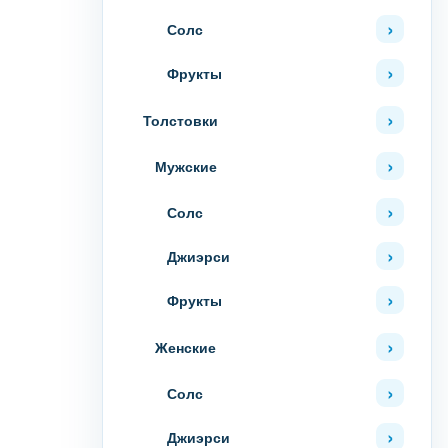
Солс
Фрукты
Толстовки
Мужские
Солс
Джиэрси
Фрукты
Женские
Солс
Джиэрси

PROBLEM DESCRIPTION: Your answer is an exact copy of the records above, stripped of pictures.

OUTPUT:
Солс
Фрукты
Толстовки
Мужские
Солс
Джиэрси
Фрукты
Женские
Солс
Джиэрси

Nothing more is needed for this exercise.